Maintaining Responsible Credit Lines

Interviewer: Okay. Is there any sweet spot in terms of the number of credit lines you should have or the amount that you should carry as balances on credit lines?

Andrew Campbell: Well, it gets complicated, but let’s say that you have three credit cards and your maximum balance on all three cards in total is fifty thousand dollars. It’s probably wise to keep the total balance under twenty-five thousand dollars in total.  Don’t go over fifty percent of the amount of credit that you could use. That will impact your score.

Interviewer: That fifty percent level – is that a reasonable level to keep your limits at?

Andrew Campbell: Yeah, it’s best to keep the limit there or below that. You want to keep below that if you can, so if you’ve got ten thousand dollars in credit, try not to use more than five thousand dollars in any one time.

Interviewer: How about number of credit lines? How many should you get and should you get different types?

Andrew Campbell: Yes. There should be a good mix. If you’re coming out of bankruptcy you’re going to want to keep the numbers fairly small because you’re going to want to limit your risk, and most of the people I’m talking about have incomes of anywhere from twenty thousand to a hundred thousand if they’re married. That’s the most common kind of income levels. You have that range. You’re going to want to have one installment loan, so one secured loan like a car is a great way to improve the credit.

Let’s say you own your car outright and you get your discharge. Once you’ve improved your score through use of a secure credit card, once you’ve improved your score by ordering your report and disputing and making sure everything’s accurate in the report, then as long as your income is good enough you can probably go out and still get a car and that will start reporting on your credit. So you do want probably one secured debt or one installment type loan and then you might want to have maybe one credit card debt with a secured credit card to use gradually, because everyone needs to fly and travel or rent cars and you need credit cards to do that.

Interviewer: Right.

Andrew Campbell: You’re going to want to kind of keep the risk limited because you don’t want to get caught in the same trap you were before. Those are other ways as well. If you have a home, there’s another trick that you can use. If you have a debt that’s been discharged, typically the mortgage debt on your home is discharged. You’re not legally obligated to pay it but you want to keep your house, right? So a lot of times you simply keep paying on it and then once you’ve paid it off in full you’ll get the release of the lien.

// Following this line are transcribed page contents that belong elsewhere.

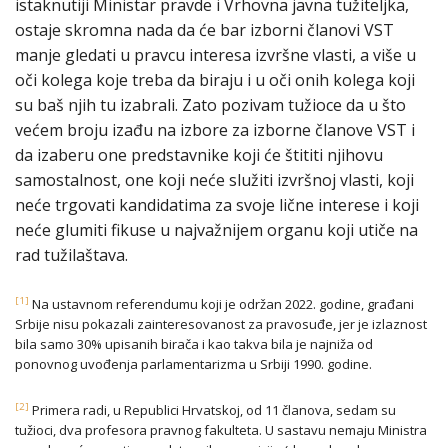
istaknutiji Ministar pravde i Vrhovna javna tužiteljka,
ostaje skromna nada da će bar izborni članovi VST
manje gledati u pravcu interesa izvršne vlasti, a više u
oči kolega koje treba da biraju i u oči onih kolega koji
su baš njih tu izabrali. Zato pozivam tužioce da u što
većem broju izađu na izbore za izborne članove VST i
da izaberu one predstavnike koji će štititi njihovu
samostalnost, one koji neće služiti izvršnoj vlasti, koji
neće trgovati kandidatima za svoje lične interese i koji
neće glumiti fikuse u najvažnijem organu koji utiče na
rad tužilaštava.
[1]
Na ustavnom referendumu koji je održan 2022. godine, građani
Srbije nisu pokazali zainteresovanost za pravosuđe, jer je izlaznost
bila samo 30% upisanih birača i kao takva bila je najniža od
ponovnog uvođenja parlamentarizma u Srbiji 1990. godine.
[2]
Primera radi, u Republici Hrvatskoj, od 11 članova, sedam su
tužioci, dva profesora pravnog fakulteta. U sastavu nemaju Ministra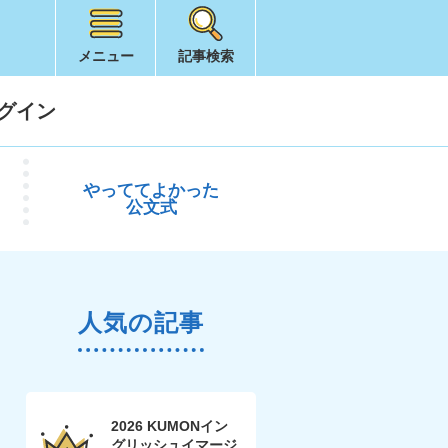
メニュー
記事検索
グイン
やってて
よかった
公文式
人気の記事
2026 KUMONイン
グリッシュイマージ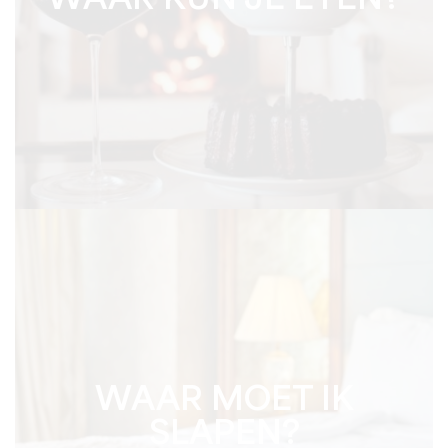
WAAR KUN JE ETEN?
WAAR MOET IK
SLAPEN?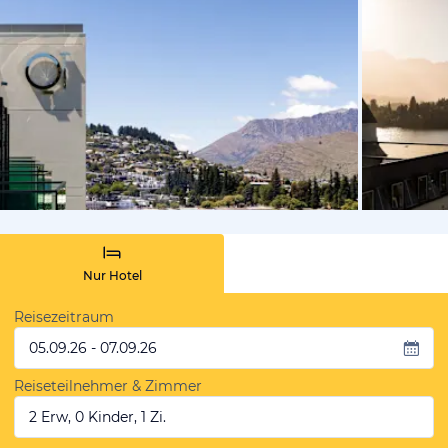
von Expedi
Nur Hotel
Reisezeitraum
05.09.26 - 07.09.26
Reiseteilnehmer & Zimmer
2 Erw, 0 Kinder, 1 Zi.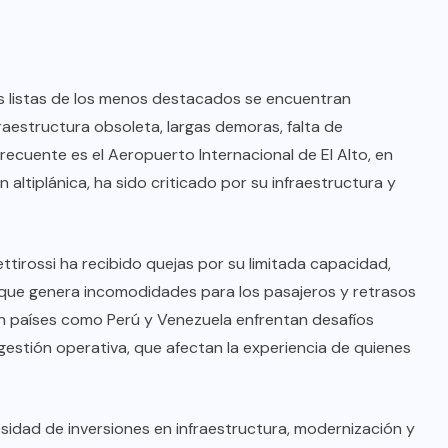
as listas de los menos destacados se encuentran
aestructura obsoleta, largas demoras, falta de
recuente es el Aeropuerto Internacional de El Alto, en
n altiplánica, ha sido criticado por su infraestructura y
ettirossi ha recibido quejas por su limitada capacidad,
lo que genera incomodidades para los pasajeros y retrasos
en países como Perú y Venezuela enfrentan desafíos
 gestión operativa, que afectan la experiencia de quienes
esidad de inversiones en infraestructura, modernización y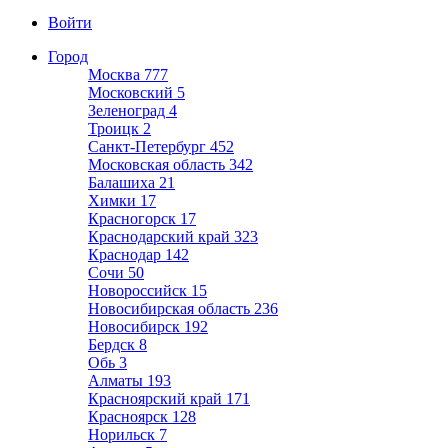
Войти
Город
Москва
777
Московский
5
Зеленоград
4
Троицк
2
Санкт-Петербург
452
Московская область
342
Балашиха
21
Химки
17
Красногорск
17
Краснодарский край
323
Краснодар
142
Сочи
50
Новороссийск
15
Новосибирская область
236
Новосибирск
192
Бердск
8
Обь
3
Алматы
193
Красноярский край
171
Красноярск
128
Норильск
7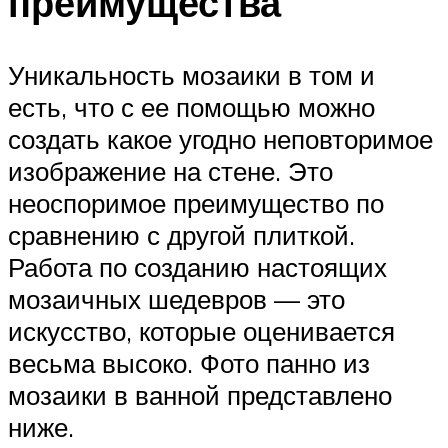
преимущества
Уникальность мозаики в том и
есть, что с ее помощью можно
создать какое угодно неповторимое
изображение на стене. Это
неоспоримое преимущество по
сравнению с другой плиткой.
Работа по созданию настоящих
мозаичных шедевров — это
искусство, которые оценивается
весьма высоко. Фото панно из
мозаики в ванной представлено
ниже.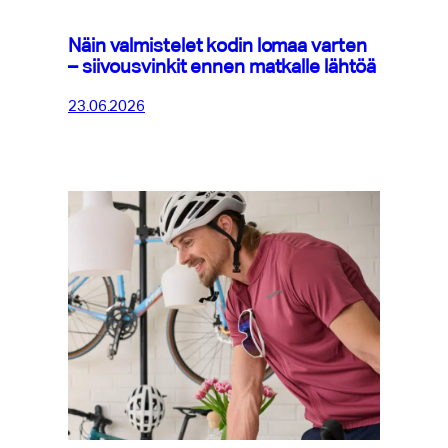
Näin valmistelet kodin lomaa varten
– siivousvinkit ennen matkalle lähtöä
23.06.2026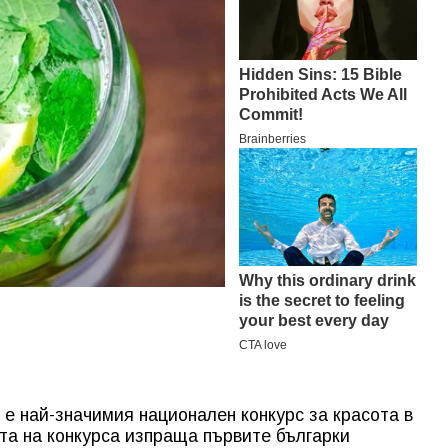
 е най-значимия национален конкурс за красота в
ята на конкурса изпраща първите българки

Many creditors feel they cannot report your house payments because the debt has been discharged. So even though the person is being responsible, that demonstration of responsibility does not show as a tradeline on their report.  One trick around that that can work – it’s not guaranteed but it can work – is to use other laws to your advantage. I’m talking about the Truth in Lending Act. Under the Truth in Lending Act, you can get your mortgage company to send you your payment history. About six months after discharge of your bankruptcy, I encourage clients who have a mortgage to ask their mortgage company for a copy of the payment history for the last year.

Interviewer: Okay.

Andrew Campbell: Then take that payment history, write a letter to the credit reporting agencies, and say, “XYZ mortgage company is not reporting a debt onto my credit, but I have been paying on this debt. Here’s a list of my payments, which have been provided to me from the mortgage company. Please make sure that these payments are accurately noted and reported onto my credit so that everything is accurate.”

That can sometimes work.  There still might be some problems because technically the debt is discharged but it has worked for some.